──────── Information shown

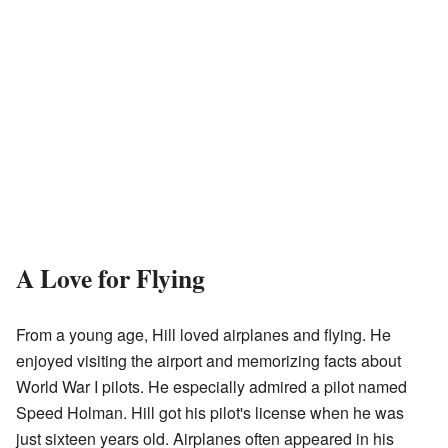
A Love for Flying
From a young age, Hill loved airplanes and flying. He
enjoyed visiting the airport and memorizing facts about
World War I pilots. He especially admired a pilot named
Speed Holman. Hill got his pilot's license when he was
just sixteen years old. Airplanes often appeared in his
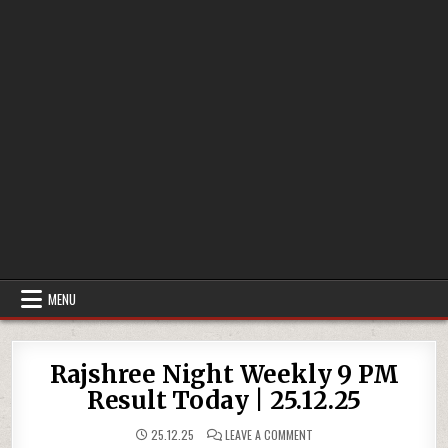
MENU
Rajshree Night Weekly 9 PM
Result Today | 25.12.25
ON
25.12.25
LEAVE A COMMENT
RAJSHREE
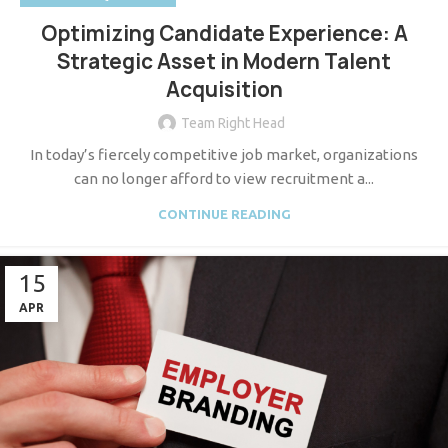
Optimizing Candidate Experience: A
Strategic Asset in Modern Talent
Acquisition
Team Right Head
In today’s fiercely competitive job market, organizations
can no longer afford to view recruitment a...
CONTINUE READING
15
APR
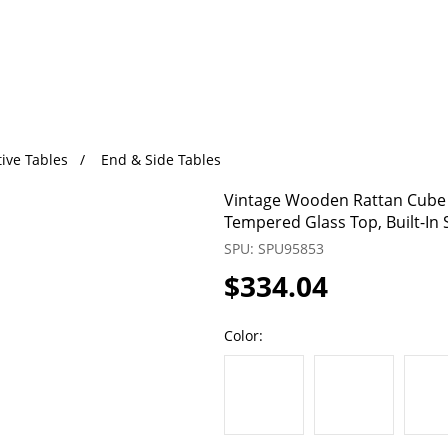
ive Tables
End & Side Tables
Vintage Wooden Rattan Cube S
Tempered Glass Top, Built-In 
SPU: SPU95853
$334.04
Color:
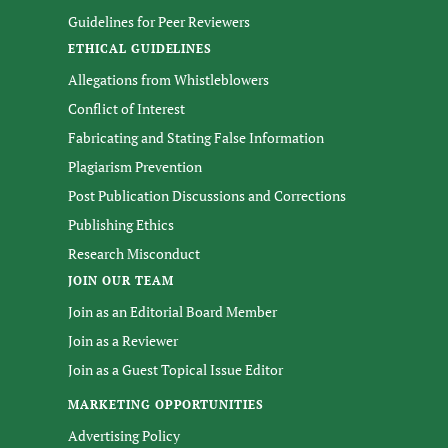
Guidelines for Peer Reviewers
ETHICAL GUIDELINES
Allegations from Whistleblowers
Conflict of Interest
Fabricating and Stating False Information
Plagiarism Prevention
Post Publication Discussions and Corrections
Publishing Ethics
Research Misconduct
JOIN OUR TEAM
Join as an Editorial Board Member
Join as a Reviewer
Join as a Guest Topical Issue Editor
MARKETING OPPORTUNITIES
Advertising Policy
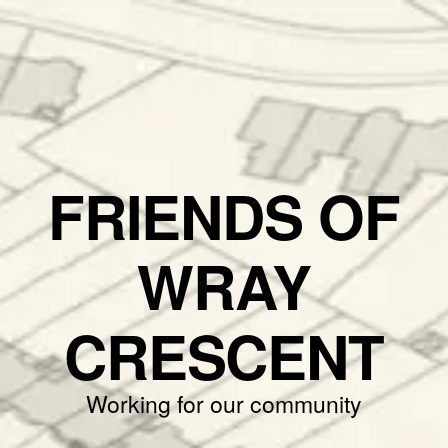
FRIENDS OF
WRAY
CRESCENT
Working for our community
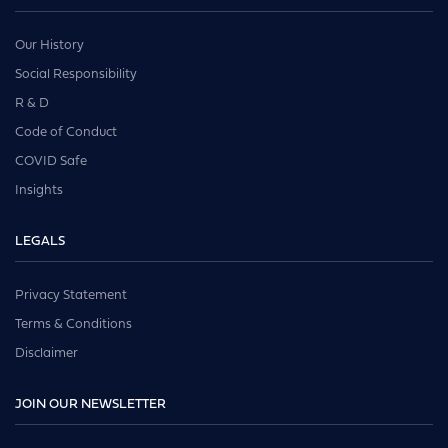
Our History
Social Responsibility
R & D
Code of Conduct
COVID Safe
Insights
LEGALS
Privacy Statement
Terms & Conditions
Disclaimer
JOIN OUR NEWSLETTER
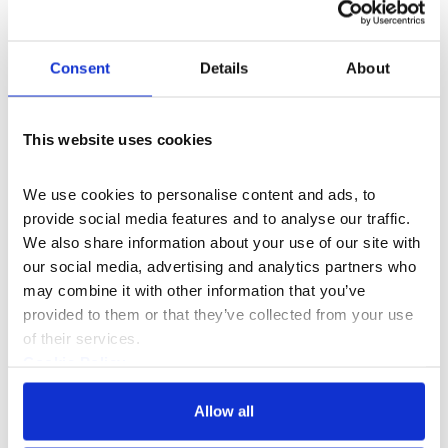
Consent
Details
About
This website uses cookies
We use cookies to personalise content and ads, to 
provide social media features and to analyse our traffic. 
We also share information about your use of our site with 
Documentaries & Film
our social media, advertising and analytics partners who 
may combine it with other information that you’ve 
The Architecture of Dreams
provided to them or that they’ve collected from your use 
of their services.
Artist Tai Shani muses on the worlds we explore in
Cookie Policy
our dreams.
Privacy Policy
Allow all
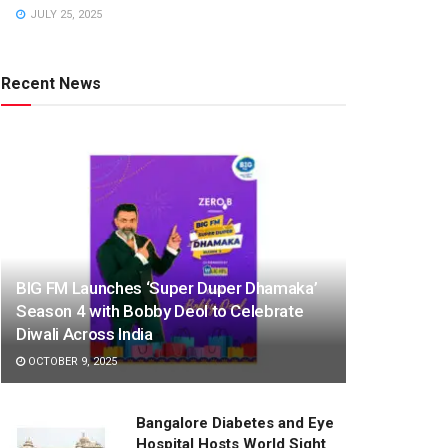
JULY 25, 2025
Recent News
BIG FM Launches ‘Super Duper Dhamaka’
Season 4 with Bobby Deol to Celebrate
Diwali Across India
OCTOBER 9, 2025
Bangalore Diabetes and Eye
Hospital Hosts World Sight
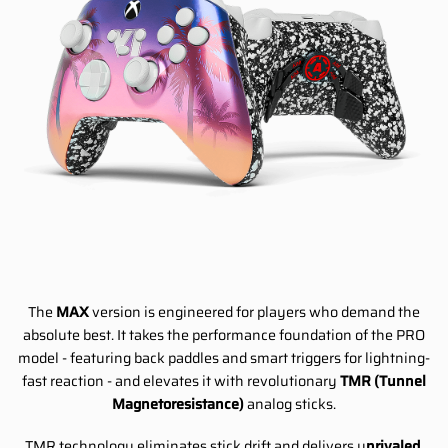
The
MAX
version is engineered for players who demand the
absolute best. It takes the performance foundation of the PRO
model - featuring back paddles and smart triggers for lightning-
fast reaction - and elevates it with revolutionary
TMR (Tunnel
Magnetoresistance)
analog sticks.
TMR technology eliminates stick drift and delivers u
nrivaled,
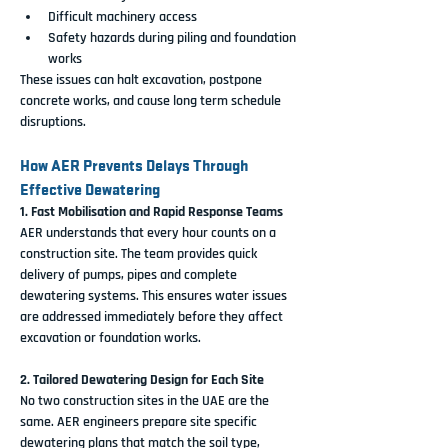
Difficult machinery access
Safety hazards during piling and foundation 
works
These issues can halt excavation, postpone 
concrete works, and cause long term schedule 
disruptions.
How AER Prevents Delays Through 
Effective Dewatering
1. Fast Mobilisation and Rapid Response Teams
AER understands that every hour counts on a 
construction site. The team provides quick 
delivery of pumps, pipes and complete 
dewatering systems. This ensures water issues 
are addressed immediately before they affect 
excavation or foundation works.
2. Tailored Dewatering Design for Each Site
No two construction sites in the UAE are the 
same. AER engineers prepare site specific 
dewatering plans that match the soil type, 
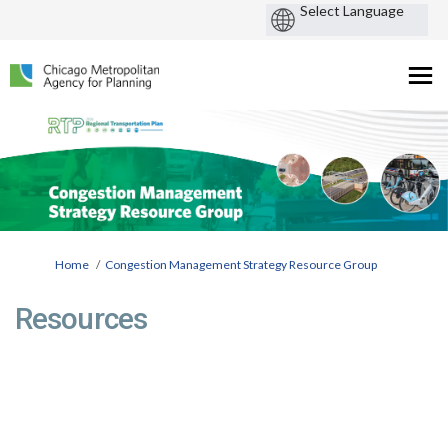
You are here:
Home
Congestion Management Strategy Resource Group
Resources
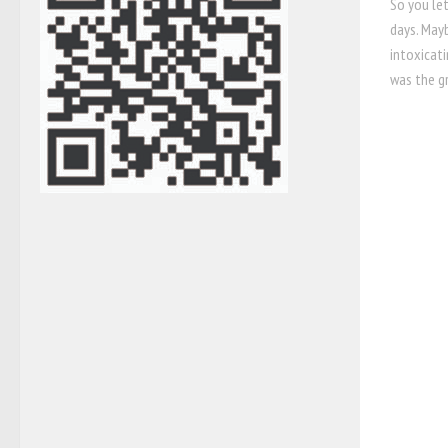
So you let
days. Mayb
intoxicati
was the gr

────────────────

» Instructions to follow: I need every line from the material that contains the word "Policy".

» Answer to the problem:
Advertising Policy
Cookie Policy
Privacy Policy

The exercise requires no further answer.